States Where People Live the Longest

Source: Sean Pavone / iStock Editorial via Getty Images

25. Illinois
> Life expectancy at birth in 2015: 79.3 years
> Increase in life expectancy, 1980-2014: 6.05 years — 9th largest increase
> Poverty rate: 11.5% — 25th lowest
> Adult obesity rate: 29.7% — 22nd lowest
> Adult smoking rate: 15.5% — 15th lowest
> Adults in poor or fair health: 17.2% — 25th lowest

Illinois’ average life expectancy has improved by just more than six years over the last four decades — the ninth largest improvement in the country.

The Prairie State has higher than average concentrations of primary care doctors and dentists per 100,000 residents, and a lower than the national average adult smoking rate. However, the share of adults drinking excessively is high (21.4%, sixth highest in the country), as is the share of preventable hospitalizations (5,092 per 1,000 Medicare enrollees, the 11th highest rate).

Source: christiannafzger / iStock via Getty Images

24. Idaho (tied)
> Life expectancy at birth in 2015: 79.4 years
> Increase in life expectancy, 1980-2014: 4.19 years — 13th smallest increase
> Poverty rate: 11.2% — 21st lowest
> Adult obesity rate: 29.3% — 21st lowest
> Adult smoking rate: 14.3% — 10th lowest
> Adults in poor or fair health: 14.6% — 12th lowest

Idaho’s life expectancy rank has dropped significantly since 1980, from the seventh highest to tied for 22nd highest as the improvement of over four years was the 13th smallest of all states.

While the shares of adults smoking and drinking excessively are slightly lower than their respective national averages, and the share of adults who are obese is in line with the national adult obesity rate, the share of state residents who lack health insurance is higher than the national share. About 10.8% of residents are uninsured compared to 9.2% of Americans nationwide. Research has shown that uninsured adults have worse access to care, receive poorer quality of care, and experience worse health outcomes than insured adults.

Source: peeterv / iStock via Getty Images

23. South Dakota (tied)
> Life expectancy at birth in 2015: 79.4 years
> Increase in life expectancy, 1980-2014: 4.53 years — 22nd smallest increase
> Poverty rate: 11.9% — 23rd highest
> Adult obesity rate: 31.8% — 20th highest
> Adult smoking rate: 19.3% — 14th highest
> Adults in poor or fair health: 13.4% — 4th lowest

South Dakota’s average life expectancy at birth rank compared to other states has significantly declined, from the 13th highest life expectancy in 1980 to 22nd highest just 35 years later as the improvement in life expectancy was 22nd smallest.

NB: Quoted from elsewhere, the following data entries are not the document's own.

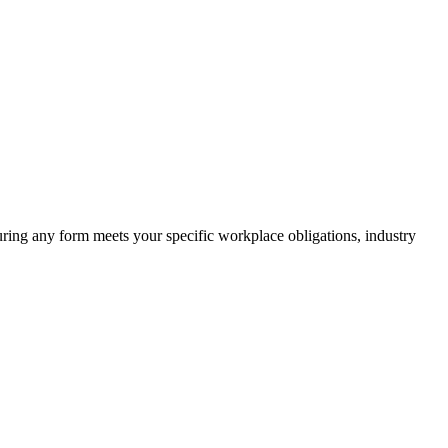
suring any form meets your specific workplace obligations, industry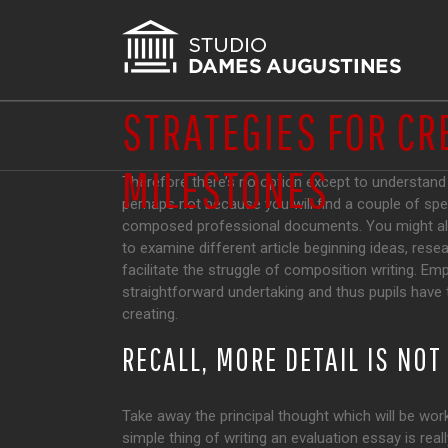
STRATEGIES FOR CR
MILESTONES
Therefore there’s no option except to understand h
perhaps not because you will find a couple of spec
composed professional documents.
You might al
to examine different article beginning ideas, rese
facilitate the struggle of composition writing. Emp
straightforward undertaking and thus pupils have t
creating.
RECALL, MORE DETAIL IS NO
Take away the principal thought which will be wor
simple thing of writing an evaluation essay is rea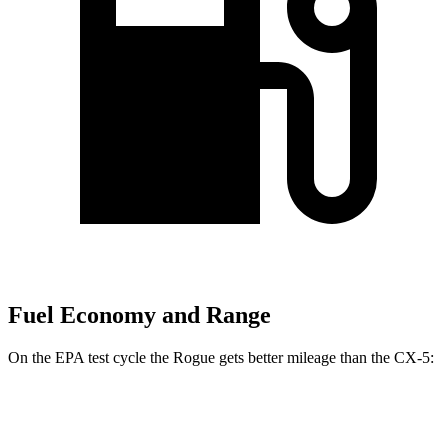
Fuel Economy and Range
On the EPA test cycle the Rogue gets better mileage than the CX-5:
MPG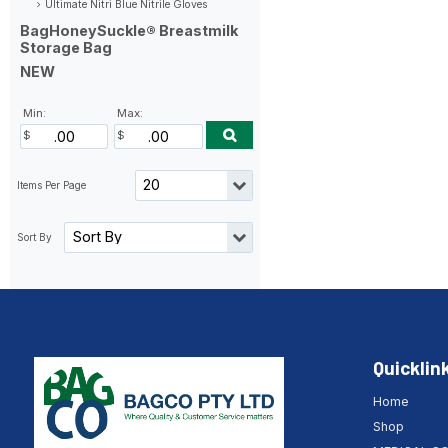
Ultimate Nitri Blue Nitrile Gloves
BagHoneySuckle® Breastmilk
Storage Bag
NEW
Min:
Max:
Quicklin
Home
Shop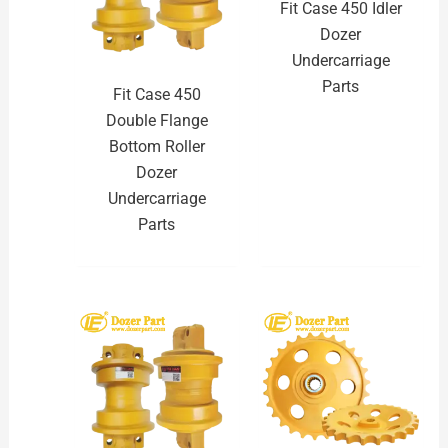
Fit Case 450 Idler
Dozer
Undercarriage
Parts
Fit Case 450
Double Flange
Bottom Roller
Dozer
Undercarriage
Parts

Adults in the state report among the fewest mentally and physically unhealthy days a month. The state also has the fourth lowest share of adults who report being in poor health. The state has a percentage of alcohol-related deaths — 36.7% of driving deaths involve alcohol, the fourth highest share in the country.

Source: krblokhin / iStock via Getty Images

22. Virginia (tied)
> Life expectancy at birth in 2015: 79.4 years
> Increase in life expectancy, 1980-2014: 6.26 years — 5th largest increase
> Poverty rate: 9.9% — 11th lowest
> Adult obesity rate: 29.8% — 23rd lowest
> Adult smoking rate: 16.4% — 23rd lowest
> Adults in poor or fair health: 15.8% — 19th lowest

Compared to 1980, life expectancy at birth has risen in all states. The improvement in Virginia has been especially large. A Virginia newborn in 1980 was expected to live 73.1 years, the 15th lowest expectancy among states at that time. Today, the state’s life expectancy at birth of 79.4 years is in the higher half of states.

Virginia’s relatively long life expectancy at birth, while still lower than 21 states, can be attributed, in part, to high college attainment and high incomes in the state, both factors shown to improve health and life expectancy in populations. Of adults in the state, 39.6% have at least a bachelor’s degree, the sixth highest college attainment rate of all states. The typical household in the state has an annual income of $76.456, 10th highest in the nation.

Source: SWKrullImaging / iStock via Getty Images

21. Iowa (tied)
> Life expectancy at birth in 2015: 79.6 years
> Increase in life expectancy, 1980-2014: 3.90 years — 11th smallest increase
> Poverty rate: 11.2% — 21st lowest
> Adult obesity rate: 33.2% — 9th highest
> Adult smoking rate: 17.1% — 25th lowest
> Adults in poor or fair health: 14.5% — 11th lowest

Iowa had one of the smallest life expectancy improvements between 1980 and 2015, and as a result, its ranking dropped, from fifth highest in 1980 to 21st highest in 2015.

The Hawkeye State has a high adult obesity rate as well as a high excessive drinking rate. At 33.2%, Iowa’s adult obesity rate is the ninth highest among all states, and at 22.1%, Iowa’s share of adults who report excessive drinking is the third largest.